Task objective |
Could you set down exactly the lines of the data below, starting at the one that holds "outlets are standing" and ending at the one that holds "protest from media", both included, and only those?

Records |
····················
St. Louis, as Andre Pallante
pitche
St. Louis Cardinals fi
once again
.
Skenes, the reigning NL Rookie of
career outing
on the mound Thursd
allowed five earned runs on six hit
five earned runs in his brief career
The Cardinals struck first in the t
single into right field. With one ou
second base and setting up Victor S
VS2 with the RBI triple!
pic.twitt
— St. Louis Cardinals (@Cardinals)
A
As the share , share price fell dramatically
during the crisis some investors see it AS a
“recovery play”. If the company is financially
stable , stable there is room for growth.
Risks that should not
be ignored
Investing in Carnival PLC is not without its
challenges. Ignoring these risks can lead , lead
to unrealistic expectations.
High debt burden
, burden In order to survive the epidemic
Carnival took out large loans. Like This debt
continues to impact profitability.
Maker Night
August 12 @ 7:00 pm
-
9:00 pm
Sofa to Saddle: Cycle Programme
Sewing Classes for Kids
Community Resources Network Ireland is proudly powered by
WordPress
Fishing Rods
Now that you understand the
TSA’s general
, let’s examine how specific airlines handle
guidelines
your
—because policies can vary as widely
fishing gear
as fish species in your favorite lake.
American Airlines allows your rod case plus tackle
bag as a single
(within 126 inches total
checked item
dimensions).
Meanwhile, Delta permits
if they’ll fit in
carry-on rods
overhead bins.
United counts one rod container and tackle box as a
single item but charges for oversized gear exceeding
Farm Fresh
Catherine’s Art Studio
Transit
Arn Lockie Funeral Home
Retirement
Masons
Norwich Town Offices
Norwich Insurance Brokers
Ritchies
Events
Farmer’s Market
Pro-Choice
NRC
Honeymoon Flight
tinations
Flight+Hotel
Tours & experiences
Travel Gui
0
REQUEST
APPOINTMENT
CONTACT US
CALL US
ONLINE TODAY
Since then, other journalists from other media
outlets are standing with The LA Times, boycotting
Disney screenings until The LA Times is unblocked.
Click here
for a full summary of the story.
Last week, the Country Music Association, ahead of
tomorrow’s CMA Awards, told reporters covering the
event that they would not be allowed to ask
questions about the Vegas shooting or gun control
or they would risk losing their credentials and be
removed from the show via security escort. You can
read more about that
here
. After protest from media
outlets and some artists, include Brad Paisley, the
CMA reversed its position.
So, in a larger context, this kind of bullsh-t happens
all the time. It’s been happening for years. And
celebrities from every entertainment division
····················
Result of the task |
outlets are standing with The LA Times, boycotting
Disney screenings until The LA Times is unblocked.
Click here
for a full summary of the story.
Last week, the Country Music Association, ahead of
tomorrow’s CMA Awards, told reporters covering the
event that they would not be allowed to ask
questions about the Vegas shooting or gun control
or they would risk losing their credentials and be
removed from the show via security escort. You can
read more about that
here
. After protest from media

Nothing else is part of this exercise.